It’s sad–but no recriminations on my part–that the Harvest Festival was canceled this year. (There were cancellations during World War II, as well; the first Harvest Festival was in 1937). The Harvest Festival was an especially big deal when I was little, when my parents dropped me off and turned me loose for the day. The parade was the best part. My sisters, in matching mint-green outfits, appeared in at least one, in the pony cart with Obispo Telstar, one of Anne Westerman’s Welsh ponies, doing the work.


That’s my big sister in the center of the Jeanne Thwaites photograph, taken at Sid Spencer’s cattle ranch, now underneath Lopez Lake. Sid, on her Morgan–Roberta’s riding a Spencer Morgan mare–is on the left and her sister, Anne, on her pony, is on the right.


It was Sid Spencer who taught Sheila Varian how to work cattle.
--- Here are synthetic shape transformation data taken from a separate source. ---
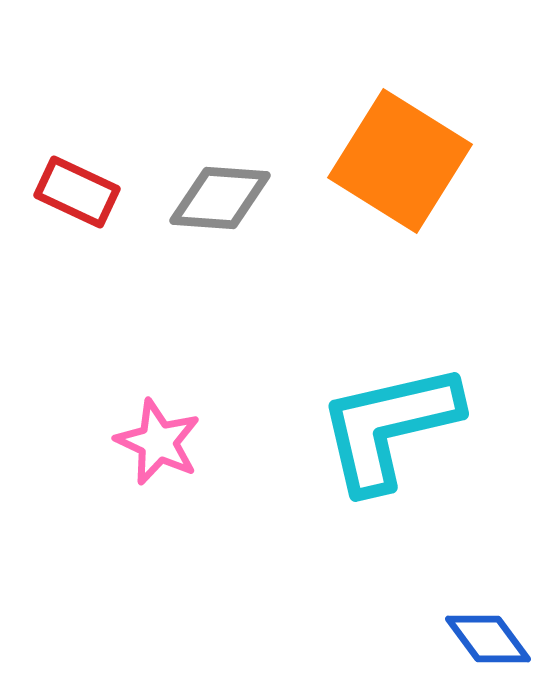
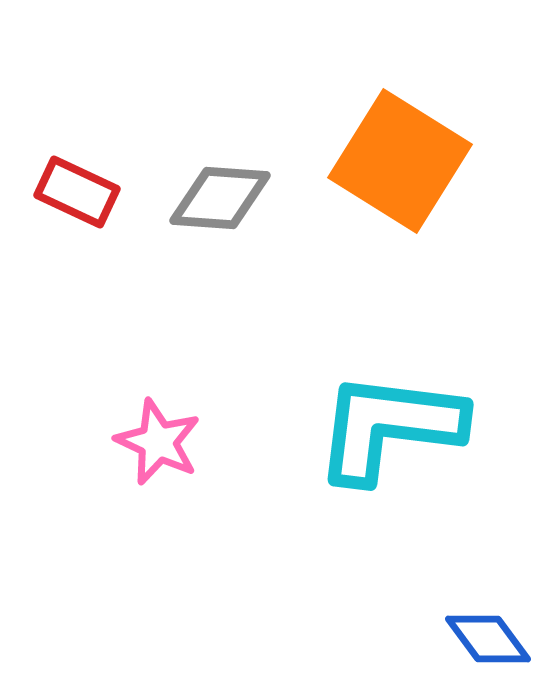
cyan L-shape: rotated 20 degrees clockwise
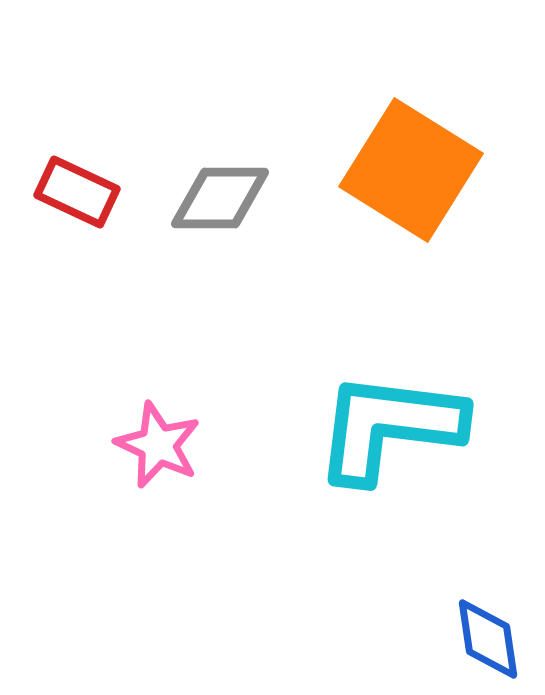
orange square: moved 11 px right, 9 px down
gray diamond: rotated 4 degrees counterclockwise
pink star: moved 3 px down
blue diamond: rotated 28 degrees clockwise
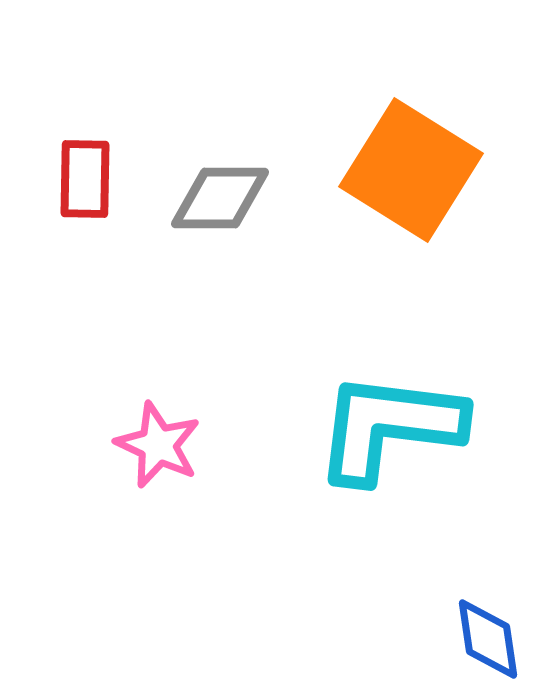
red rectangle: moved 8 px right, 13 px up; rotated 66 degrees clockwise
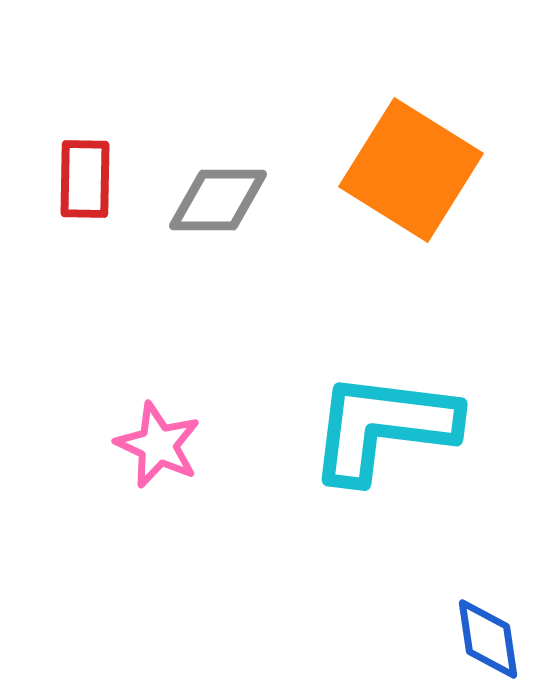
gray diamond: moved 2 px left, 2 px down
cyan L-shape: moved 6 px left
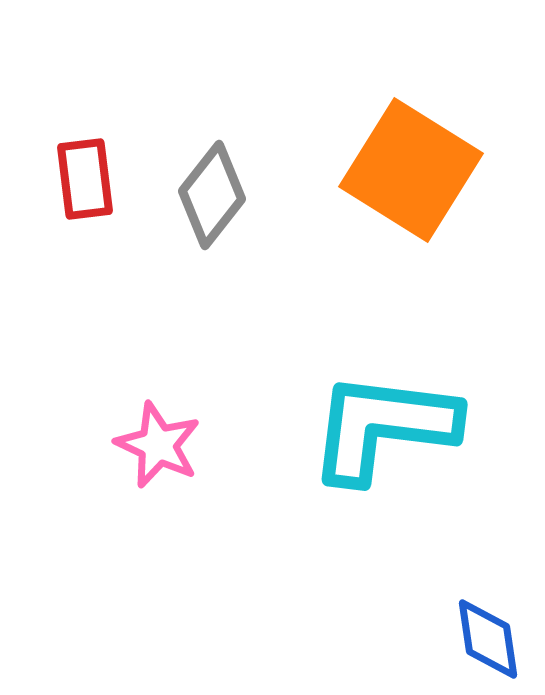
red rectangle: rotated 8 degrees counterclockwise
gray diamond: moved 6 px left, 5 px up; rotated 52 degrees counterclockwise
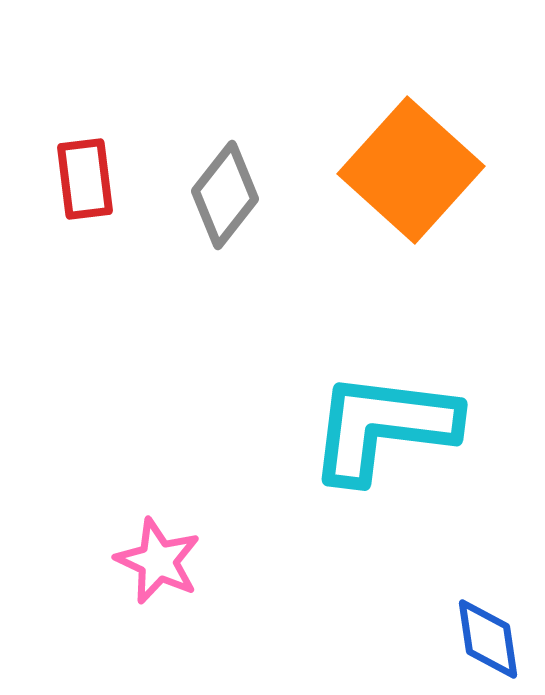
orange square: rotated 10 degrees clockwise
gray diamond: moved 13 px right
pink star: moved 116 px down
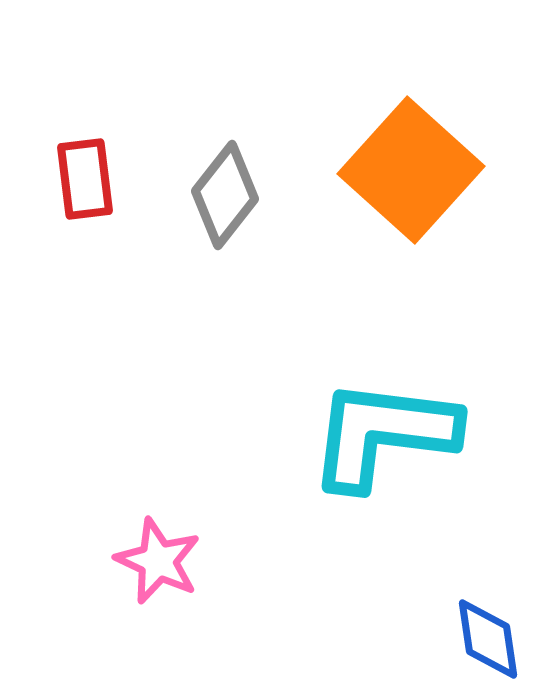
cyan L-shape: moved 7 px down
She was a good teacher. Sheila won the National Cow Horse Championship at the Cow Palace in 1961. She was the only woman competitor and her mare, Ronteza, was the only Arabian in a field of Quarter horses.Ronteza’s sire, Witez II, was a champion Polish Arab who plays a central role in a superb book, “The Perfect Horse,” about the American rescue of the Spanish Riding School’s Lipizzaner near the end of World War II.
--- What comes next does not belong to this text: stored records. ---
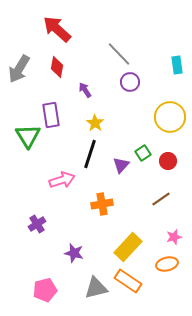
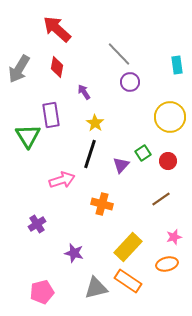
purple arrow: moved 1 px left, 2 px down
orange cross: rotated 25 degrees clockwise
pink pentagon: moved 3 px left, 2 px down
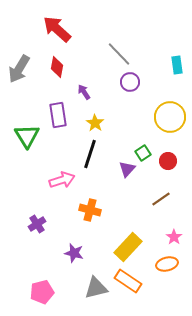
purple rectangle: moved 7 px right
green triangle: moved 1 px left
purple triangle: moved 6 px right, 4 px down
orange cross: moved 12 px left, 6 px down
pink star: rotated 21 degrees counterclockwise
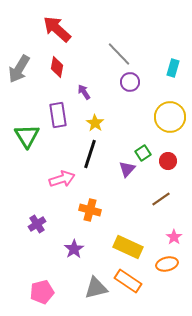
cyan rectangle: moved 4 px left, 3 px down; rotated 24 degrees clockwise
pink arrow: moved 1 px up
yellow rectangle: rotated 72 degrees clockwise
purple star: moved 4 px up; rotated 24 degrees clockwise
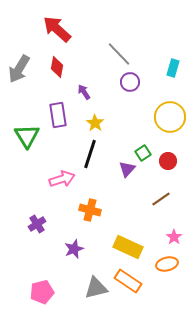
purple star: rotated 12 degrees clockwise
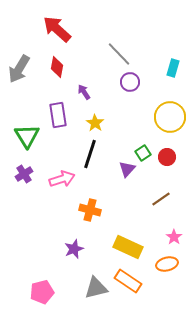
red circle: moved 1 px left, 4 px up
purple cross: moved 13 px left, 50 px up
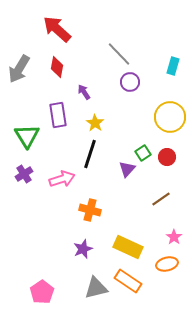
cyan rectangle: moved 2 px up
purple star: moved 9 px right
pink pentagon: rotated 20 degrees counterclockwise
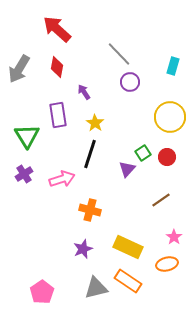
brown line: moved 1 px down
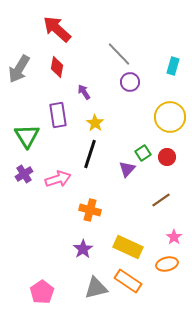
pink arrow: moved 4 px left
purple star: rotated 12 degrees counterclockwise
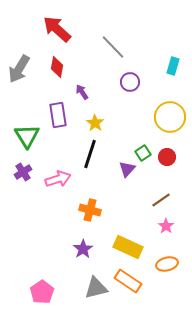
gray line: moved 6 px left, 7 px up
purple arrow: moved 2 px left
purple cross: moved 1 px left, 2 px up
pink star: moved 8 px left, 11 px up
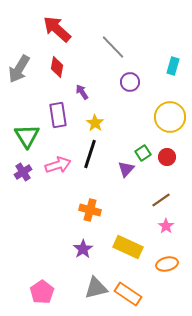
purple triangle: moved 1 px left
pink arrow: moved 14 px up
orange rectangle: moved 13 px down
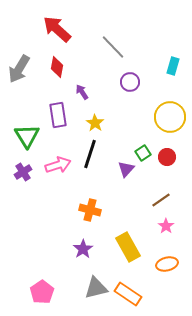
yellow rectangle: rotated 36 degrees clockwise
My favorite Harvest Festival equestrian unit was the one that veered off the parade route and entered Ralph and Duane’s. The horses were thirsty.My most vivid memory was the Harvest Festival of 1966, I think. I was a ninth-grader at the big old Paulding campus, having just graduated from Branch in a class of ten boys and three girls. I went to a dance in Tanner Hall, where City Hall now stands.Tanner Hall had been a dance hall since it was built by Beder Wood in 1894.



But in 1966, at that particular Harvest Festival Dance, I saw the second-most epic girl fight of my life. It was terrifying when you come from a graduating class of ten boys and three girls.

These city girls are lethal, I thought.

The most-epic Young Woman fight–note the change in word choice, reflective of the times– I ever saw was one I broke up as a student teacher at Righetti. I barely survived. Boy fights end when they get tired. If I hadn’t intervened at Righetti, those two Young Women would STILL be fighting.I was lucky to survive.

Tanner, or Tanner’s, Hall was also where locals went to watch silent movies, enormously popular by 1912, when the ad appeared in the Herald-Recorder. And Young Women in 1918–we know this from contemporary teenager letters– couldn’t wait for the flu pandemic to end because they missed the movies. High school, not so much.

The Hall was also used for high-school graduations. The Hall, according to the Arroyo Grande Herald, “was filled to the point of suffocation” for the graduating class of 1898.All five of them. That’s the Class of ’98 in the photo.

Young Women wore white dresses to their graduations in those days. Fifty years after her graduation from Arroyo Grande Union High School, Ruth Paulding STILL fit into hers.

At the 1898 commencement, graduate Albert Ore delivered what the newspaper characterized as a stirring speech, “Spain and America!” about the then-current war still being played out in Cuba and the Philippines.

Ore gave that speech on June 30, 1898.The next day, Theodore Roosevelt’s Rough Riders, one of them from San Luis Obispo, followed the Buffalo Soldiers in to take the Spanish trenches atop Kettleman Hill in Cuba–misnamed “San Juan Hill.”

Albert Ore must have been thrilled. Look at what his speech did.